Device Function Library How to make a lib of device functions

Hi everyone

I m planning to make a library that includes device functions, like atomic lib. I have written my source file and header and compiled as library archive successfully. But when i included this library in another source file and use any device function, i had :

Error: External calls are not supported (found non-inlined call to _Z8Function_name)

at compiling step of source file.

It looks the reason of error is usage of device function that is in another obj file. To handle this error, what should i do ?

there is no CUDA linker, so the answer is you can’t do this. you’ll have to include things as headers.

tmurray thanks for answer. you mean include function bodies in headers too ? But in sm11_atomic_functions there are device function prototypes but not bodies ?

device functions always need to be in header so that they can be inlined and shared across multiple CU files

I wish there were a way to link but so far there appears to be no way to do it.

The workaround that I use, is everything is in a header file. If some functions depend on other functions, I #include the entire file instead of just function prototypes. And I make sure to have #include guards to prevent multiple definitions (less important if we were using only function prototypes).

Then I have a single .cu file that includes whatever subset of the modules I want to build. So effectively, compiling the master .cu file acts as a linker.

The main headache I have with this method is the global namespace gets polluted much faster, because there is no file scope. I have kernels as well as device functions and host functions in these #include files, and if for one kernel, the best block size is, say, 128, and I #define BLOCK_SIZE 128, then this can cause major problems because the scope of such a definition is not just the file it’s defined in. And to make it worse, it depends on the order of includes.

I recommend the C++ idiom “static const int BLOCK_SIZE=128;” instead of “#define BLOCK_SIZE 128” because at least then you can detect if you have multiple conflicting definitions.

I’d like to add, different kernels may reside in different translation units (.cu files) but if two kernels use a common device variable, then there will be two copies of the device variable, and the two kernels will see different copies of the same variable. So while it is possible to compile .cu files separately and link them, I believe doing so can be hazardous. I got bitten by this once and now my policy is to have only a single .cu file.

Using multiple .cu files can be handled and i have used it. Also global function calls from library archives has worked, too.

But the problem is, while using pre-compiled object files that includes device functions (i mean library archive) , nvcc returns me error i told above (Externals calls are not supported)

So as Jamie told, you must append all the code you are using into your project files.
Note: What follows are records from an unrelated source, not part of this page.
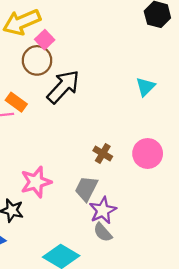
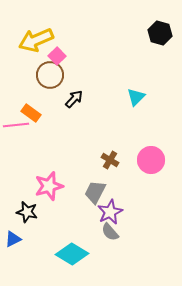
black arrow: (63, 87) -> (74, 99), size x0.6
cyan triangle: (145, 87) -> (136, 97), moved

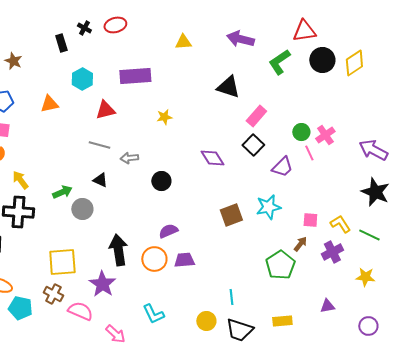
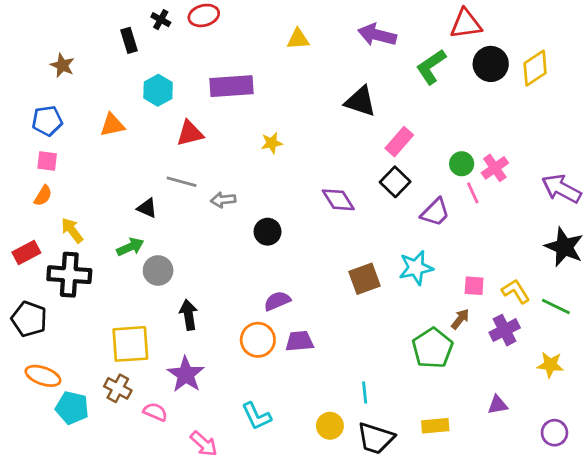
black triangle: (100, 180) -> (147, 208), moved
black arrow: (118, 250) -> (189, 315), moved, size x0.7
pink semicircle: (80, 311) -> (155, 412), size x0.7

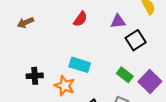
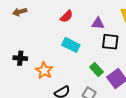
black square: (136, 40) -> (110, 42), turned 30
cyan rectangle: (80, 65) -> (71, 45), moved

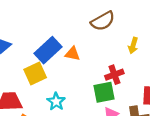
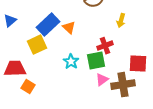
orange triangle: (72, 54) -> (69, 28), turned 32
cyan star: (56, 102) -> (71, 62), moved

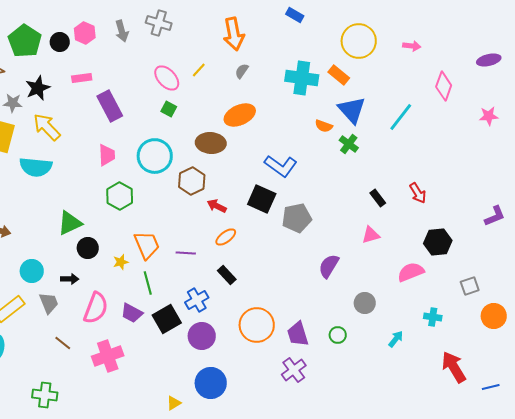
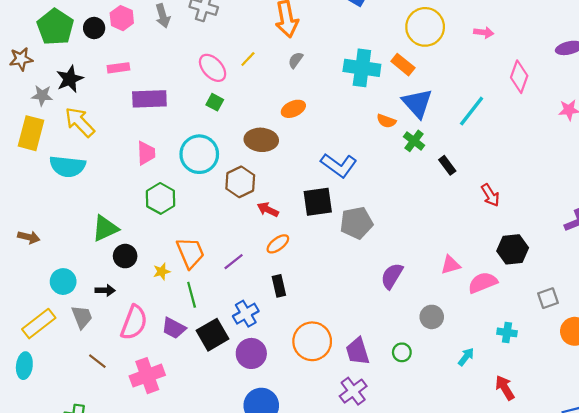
purple rectangle: (110, 106) -> (149, 99), turned -64
orange ellipse: (240, 115) -> (293, 109), size x0.7
black rectangle: (378, 198) -> (447, 165), moved
black square: (262, 199) -> (318, 202), turned -32
pink triangle: (371, 235) -> (451, 265), moved
purple line: (186, 253) -> (234, 262), turned -42
black rectangle: (227, 275) -> (279, 286), turned 30
red arrow: (454, 367) -> (505, 388), moved, size x0.7

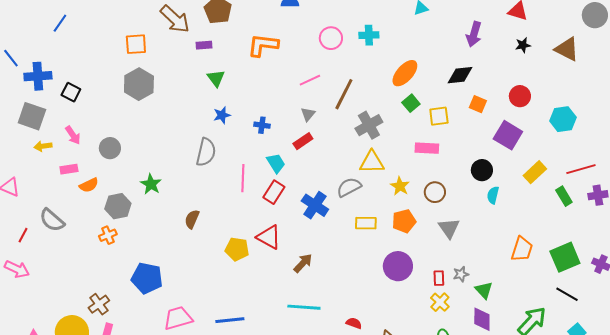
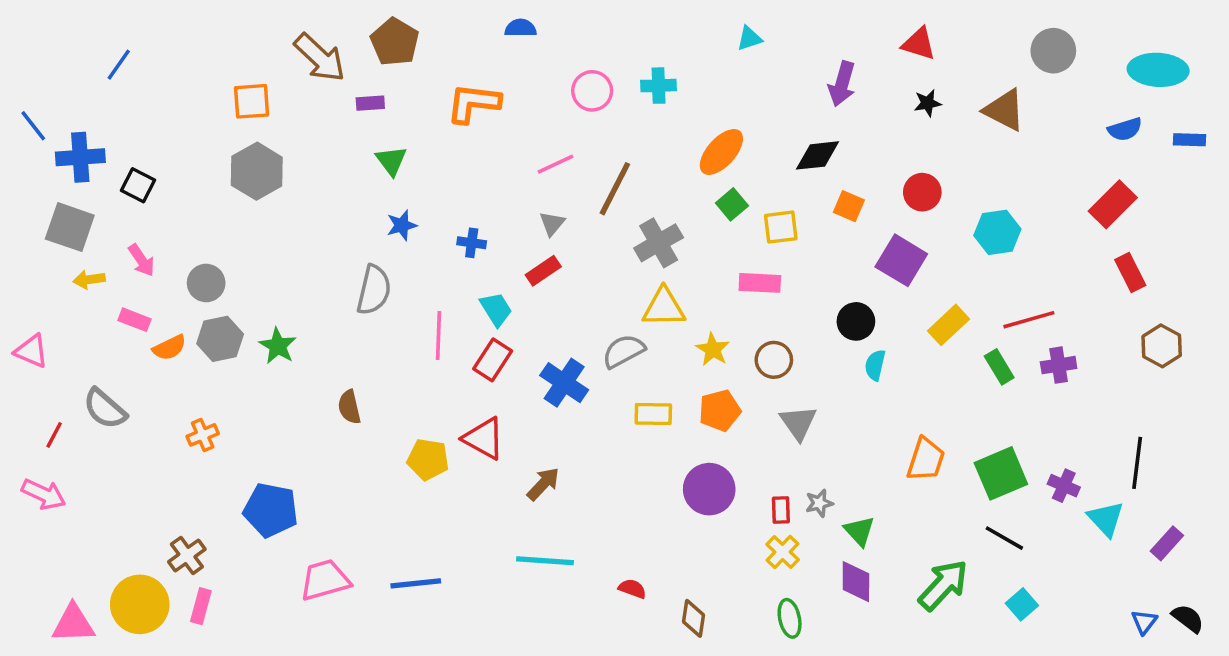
pink rectangle: (69, 169) -> (134, 320), turned 30
gray hexagon: (118, 206) -> (220, 339), moved
brown semicircle: (192, 219) -> (349, 407), turned -36

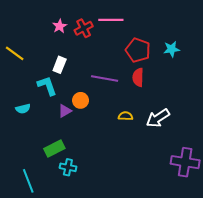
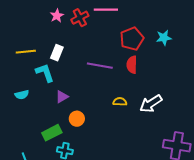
red pentagon: (138, 50) -> (132, 39), turned 30
yellow line: (15, 53) -> (26, 52), moved, turned -42
orange circle: (81, 100) -> (77, 119), moved

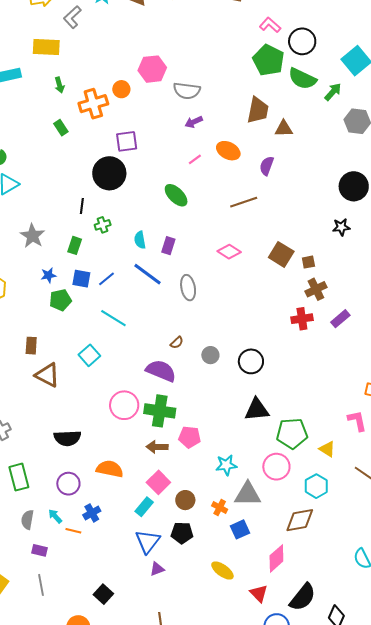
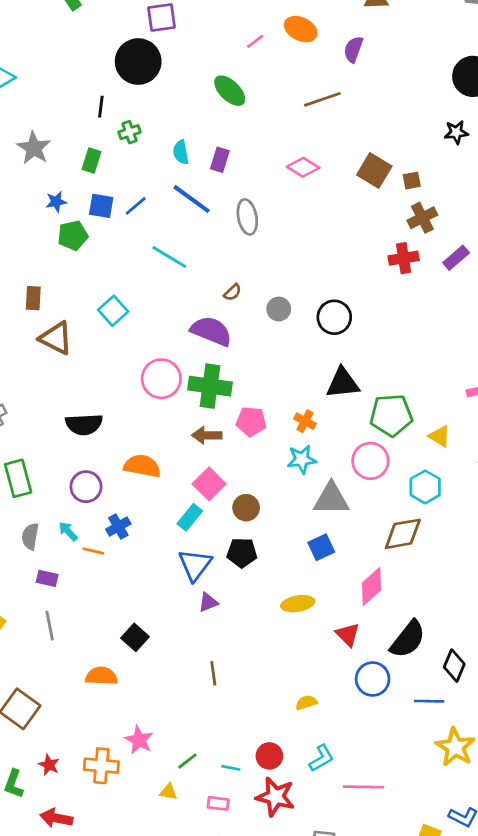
cyan line: (113, 318) -> (169, 257), moved
orange cross: (220, 508) -> (305, 421), moved
yellow ellipse: (222, 570) -> (298, 604), turned -45

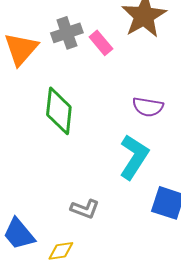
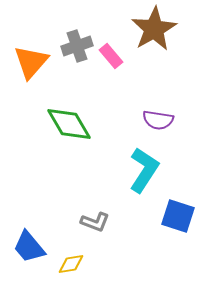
green diamond: (59, 111) -> (69, 124), turned -36

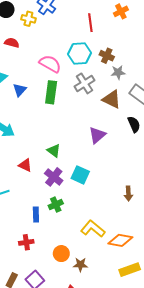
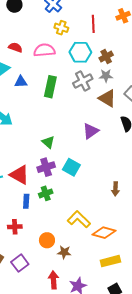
yellow cross: (28, 19) -> (61, 28), moved
red semicircle: (12, 43) -> (15, 47), moved
brown cross: (107, 56) -> (106, 57), turned 32
pink semicircle: (50, 64) -> (44, 50), moved, turned -40
gray star: (118, 72) -> (106, 76), moved
blue triangle: (20, 90) -> (21, 82), turned 40
red triangle: (25, 165) -> (19, 175), moved, size x1.5
purple cross: (54, 177) -> (46, 167), turned 30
This is killing modularity and re-usability. So is there a way to use pre-compiled device function libraries like cuda sm_11 - sm_13 atomic function libraries?

If you want to hack something together it would be possible to create a library with many global functions.

However, until they add support for device function calls into the compiler there is absolutely no way to create a library of device functions without writing the equivalent of a linker yourself…